[[ Given records, beginning ]]
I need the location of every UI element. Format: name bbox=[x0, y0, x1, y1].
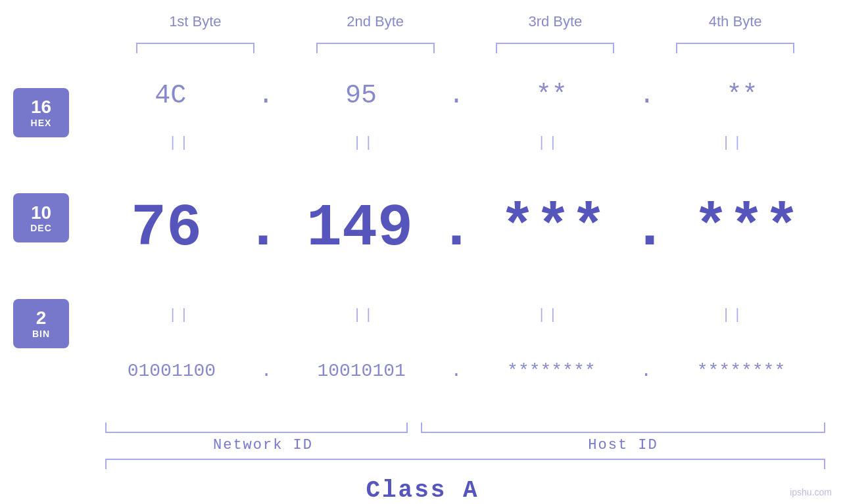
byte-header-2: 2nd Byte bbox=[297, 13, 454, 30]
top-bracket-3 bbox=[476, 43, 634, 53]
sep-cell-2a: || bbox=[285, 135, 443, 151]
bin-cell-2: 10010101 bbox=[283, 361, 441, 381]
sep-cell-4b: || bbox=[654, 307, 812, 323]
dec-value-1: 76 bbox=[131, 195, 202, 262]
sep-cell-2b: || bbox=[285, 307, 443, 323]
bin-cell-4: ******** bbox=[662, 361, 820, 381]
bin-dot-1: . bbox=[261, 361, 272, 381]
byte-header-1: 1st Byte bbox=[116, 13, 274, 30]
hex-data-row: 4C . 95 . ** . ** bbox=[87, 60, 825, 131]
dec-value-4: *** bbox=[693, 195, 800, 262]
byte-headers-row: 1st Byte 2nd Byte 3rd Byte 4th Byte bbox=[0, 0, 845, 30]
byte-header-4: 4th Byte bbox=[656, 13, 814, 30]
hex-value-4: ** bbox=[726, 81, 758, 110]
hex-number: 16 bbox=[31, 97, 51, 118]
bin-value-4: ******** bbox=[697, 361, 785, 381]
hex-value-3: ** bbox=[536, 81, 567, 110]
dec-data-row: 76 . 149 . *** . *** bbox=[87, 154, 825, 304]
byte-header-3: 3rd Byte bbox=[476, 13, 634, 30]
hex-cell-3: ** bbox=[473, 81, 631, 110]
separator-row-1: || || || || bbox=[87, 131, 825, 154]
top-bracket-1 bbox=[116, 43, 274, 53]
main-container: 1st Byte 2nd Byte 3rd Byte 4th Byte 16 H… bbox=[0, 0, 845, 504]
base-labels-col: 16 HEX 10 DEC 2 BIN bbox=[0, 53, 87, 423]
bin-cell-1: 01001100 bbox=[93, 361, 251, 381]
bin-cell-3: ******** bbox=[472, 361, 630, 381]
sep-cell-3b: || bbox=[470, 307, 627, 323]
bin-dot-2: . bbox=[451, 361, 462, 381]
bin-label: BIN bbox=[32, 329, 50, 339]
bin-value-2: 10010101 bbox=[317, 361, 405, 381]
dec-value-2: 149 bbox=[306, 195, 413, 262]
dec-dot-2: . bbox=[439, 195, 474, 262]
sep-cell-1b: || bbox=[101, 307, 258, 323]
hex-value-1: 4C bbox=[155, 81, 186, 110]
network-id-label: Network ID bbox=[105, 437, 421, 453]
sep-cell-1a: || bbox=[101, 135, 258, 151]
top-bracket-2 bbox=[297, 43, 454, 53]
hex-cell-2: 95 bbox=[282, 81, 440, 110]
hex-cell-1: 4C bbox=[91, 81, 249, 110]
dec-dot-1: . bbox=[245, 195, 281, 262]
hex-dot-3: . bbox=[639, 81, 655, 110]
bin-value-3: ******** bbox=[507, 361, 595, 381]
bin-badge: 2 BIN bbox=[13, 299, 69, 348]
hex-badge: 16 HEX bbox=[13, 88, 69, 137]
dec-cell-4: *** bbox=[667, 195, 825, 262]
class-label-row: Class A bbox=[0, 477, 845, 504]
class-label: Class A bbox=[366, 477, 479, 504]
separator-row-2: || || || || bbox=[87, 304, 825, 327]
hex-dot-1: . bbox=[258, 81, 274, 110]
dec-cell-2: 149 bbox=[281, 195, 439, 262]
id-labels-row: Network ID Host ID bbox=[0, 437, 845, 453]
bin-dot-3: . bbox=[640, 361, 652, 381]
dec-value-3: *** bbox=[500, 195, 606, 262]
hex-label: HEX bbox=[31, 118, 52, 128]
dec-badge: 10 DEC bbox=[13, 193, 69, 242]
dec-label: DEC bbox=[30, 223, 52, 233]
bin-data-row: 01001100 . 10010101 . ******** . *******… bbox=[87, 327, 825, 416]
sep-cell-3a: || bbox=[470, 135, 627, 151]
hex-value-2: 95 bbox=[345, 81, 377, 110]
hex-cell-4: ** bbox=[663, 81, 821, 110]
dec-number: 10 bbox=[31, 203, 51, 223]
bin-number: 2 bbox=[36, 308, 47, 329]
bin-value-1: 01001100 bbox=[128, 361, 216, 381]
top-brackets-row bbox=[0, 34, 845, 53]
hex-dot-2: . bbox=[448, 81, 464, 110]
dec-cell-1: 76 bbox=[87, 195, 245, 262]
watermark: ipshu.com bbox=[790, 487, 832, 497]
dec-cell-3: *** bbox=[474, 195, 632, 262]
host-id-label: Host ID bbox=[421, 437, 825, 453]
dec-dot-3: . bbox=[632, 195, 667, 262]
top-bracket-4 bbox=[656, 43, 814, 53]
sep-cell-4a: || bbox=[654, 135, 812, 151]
[[ Given records, end ]]
- _Work instructions_
In the material above, find the lines that contain "badge" and show them.

- _Answer to the exercise_
bin-badge: 2 BIN bbox=[13, 299, 69, 348]
hex-badge: 16 HEX bbox=[13, 88, 69, 137]
dec-badge: 10 DEC bbox=[13, 193, 69, 242]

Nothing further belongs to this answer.